Tag Archives: education

Lessons from Rheteah – how to support targets of sex-related bullying

Rheteah ParsonsThere are many terrible lessons to be learned from the tragic suicide of 17-year-old Nova Scotia teenager Rhetea Parsons, but one in particular jumped out at me. I was struck by what seemed to be the complete failure of her high school to support her in the wake of the sexually explicit pictures (depicting her alleged rape) circulated in the community.

First, a little context: in 2011, Rheteah Parsons said she was raped by four teenage boys at a house party. The circumstances of that event is the topic of another blog post to come, and many have written about what seems to be disinterested or haphazard police investigation that resulted in charges eventually being dropped.
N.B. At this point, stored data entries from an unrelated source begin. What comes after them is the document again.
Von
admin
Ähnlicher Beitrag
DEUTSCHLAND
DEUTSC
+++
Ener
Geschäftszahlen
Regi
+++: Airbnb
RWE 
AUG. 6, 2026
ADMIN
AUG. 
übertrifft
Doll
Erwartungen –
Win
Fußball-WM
In the aftermath of the alleged sexual assaults, the boys distributed cellphone photos of the attack, depicting (according to reports) Rheteah vomiting while being assaulted and at least one of the boys was shown smiling and giving the camera a thumbs up during sexual interactions. These photos got passed all over the school, and Rheteah was branded a slut and bullied viciously by her peers.

When the distraught teenager killed herself last week, her father attributed it to “disappointment,” not rape or bullying. Rheteah Parsons appears to have been let down by all of the institutions around her charged with her safety: her school, her community, the system of law and order.

In a digital world, the stakes and politics of bullying are magnified exponentially. The Cole Harbour, NS high school attended by Rheteah failed miserably. There are a number of things any school must do when these kinds of sexual images of students are distributed, because the students depicted (almost always girls) are extremely vulnerable to repeated bullying, coercion, blackmail and assault. (Click to tweet this.)

Those kinds of sexual images almost always put the kids at risk. From classmates. From kids at other schools. From complete strangers on the Internet.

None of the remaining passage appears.